Texas Standard for Oct. 17, 2023: How a Texas constitutional amendment would aid childcare centers

Texas voters will decide next month whether certain childcare centers could receive a property tax exemption, aiding a sector that has seen increased financial struggles in recent years.

By Texas StandardOctober 17, 2023 9:01 am,

Here are the stories on Texas Standard for Tuesday, Oct. 17, 2023:

U.S. House now weeks without a speaker as Republican infighting continues  

The United States House of Representatives is two weeks into a historic moment of its own after the Republican-led chamber voted to remove its speaker and has failed to approve a new leader. 

A vote could come later today for far-right Republican Rep. Jim Jordan of Ohio. Will the vote wrap things up or kick off another prolonged process? The University of Texas Rio Grande Valley professor Álvaro Corral joins the Standard with more.

How a Texas constitutional amendment would aid childcare centers 

This November, Texas voters will decide whether certain childcare centers could receive a property tax exemption, aiding a sector that has seen increased financial struggles in recent years. 

 Proposition 2 is one of 14 constitutional amendments that will be on the Nov. 7 ballot.  

Joining the Standard with more is Fort Worth Star-Telegram reporter Lina Ruiz.

Inequities plague Texas’ school funding system

Texas lawmakers are back in Austin for another attempt at passing school vouchers. At the heart of the debate is a decision about how Texas should fund education. The state’s current school funding system is so complicated and convoluted that very few people understand it.   

Texas Public Radio’s Camille Phillips reports lingering inequities are hiding underneath that confusion.

The state of the Texas Rangers/Houston Astros matchup

It’s a first for Texas: the state’s two pro baseball teams, the Astros and the Rangers, have even non-baseball fans rooting hard for the home team. Two games in, what’s Major League Baseball’s first All-Texas league championship looking like?  

The Standard gets us an update from The Athletic’s Cody Stavenhagen.

Before 2011, the military forced out thousands of LGBTQ+ troops. Now some are suing. 

Before 2011, tens of thousands of people were forced out of the military due to their sexual orientation – many with so-called “bad paper” discharges. The Pentagon now says it will upgrade some of those discharges, but a lawsuit is insisting it do even more. 
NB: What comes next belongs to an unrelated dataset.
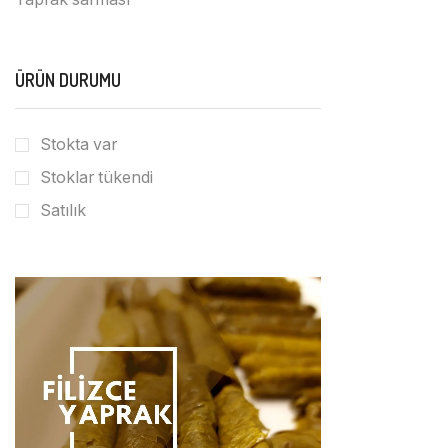
ÜRÜN DURUMU
Stokta var
Stoklar tükendi
Satılık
Andrew Dyer reports for the American Homefront Project.

Latino musician discovered by Frank Sinatra hailed from Dallas  

Hispanic Heritage Month may have just wrapped up, but it’s always a good time to share stories about important and influential Texans. 
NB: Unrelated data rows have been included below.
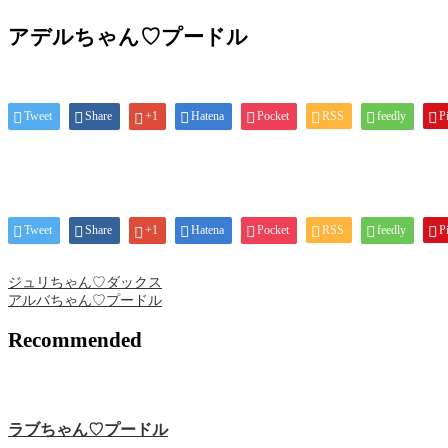
アデルちゃん♡プードル
Tweet
Share
+1
Hatena
Pocket
RSS
feedly
Pi
Tweet
Share
+1
Hatena
Pocket
RSS
feedly
Pi
ジュリちゃん♡ダックス
アルバちゃん♡プードル
Recommended
ラブちゃん♡プードル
Consider the Latino musician Frank Sinatra discovered in a famous West Hollywood nightclub in the 1960s. Dacia Garcia reports that musician’s journey started decades earlier in Dallas. She shares this story as part of our partnership with the Voces Oral History Center.

Austinites in the path of wider I-35 prepare to be pushed out

Big changes are revving up for I-35 from Ben White Boulevard in Austin all the way to U.S. 290 East. TxDOT is planning to add four lanes. The upper decks, almost fifty years old, will be torn down. I-35’s footprint will grow by more than fifty acres, gobbling up property along the way. 

As KUT’s Nathan Bernier reports, more than 100 homes and businesses are now on a fast-track to demolition.

All this, plus the Texas Newsroom’s state roundup and Wells Dunbar with the Talk of Texas.